From the records below, transcribe only the lines running from the one with "Descubre cómo los analistas de fraude en el" through the one with "las transacciones sin". Keep both of those end lines.

Data extracts

◆ ◆ ◆ ◆ ◆

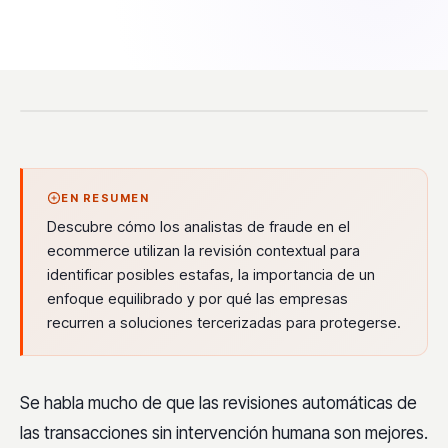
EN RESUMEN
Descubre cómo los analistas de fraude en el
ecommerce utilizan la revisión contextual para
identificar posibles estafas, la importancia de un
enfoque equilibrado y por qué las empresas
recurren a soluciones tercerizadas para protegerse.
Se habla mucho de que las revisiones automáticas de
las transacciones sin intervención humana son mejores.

◆ ◆ ◆ ◆ ◆

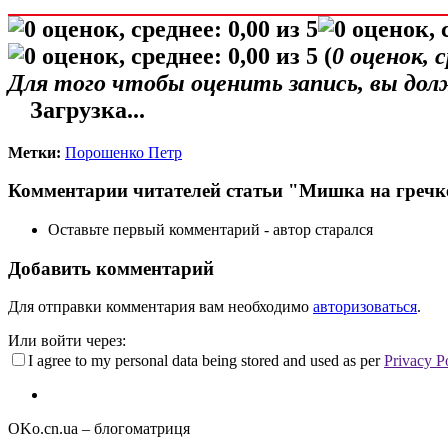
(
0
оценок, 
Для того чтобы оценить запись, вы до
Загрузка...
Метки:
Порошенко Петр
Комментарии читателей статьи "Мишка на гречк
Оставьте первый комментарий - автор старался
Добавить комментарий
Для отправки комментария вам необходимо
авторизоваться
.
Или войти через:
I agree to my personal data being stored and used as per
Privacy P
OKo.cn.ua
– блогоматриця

◆ ◆ ◆ ◆ ◆

Response to this task
Descubre cómo los analistas de fraude en el
ecommerce utilizan la revisión contextual para
identificar posibles estafas, la importancia de un
enfoque equilibrado y por qué las empresas
recurren a soluciones tercerizadas para protegerse.
Se habla mucho de que las revisiones automáticas de
las transacciones sin intervención humana son mejores.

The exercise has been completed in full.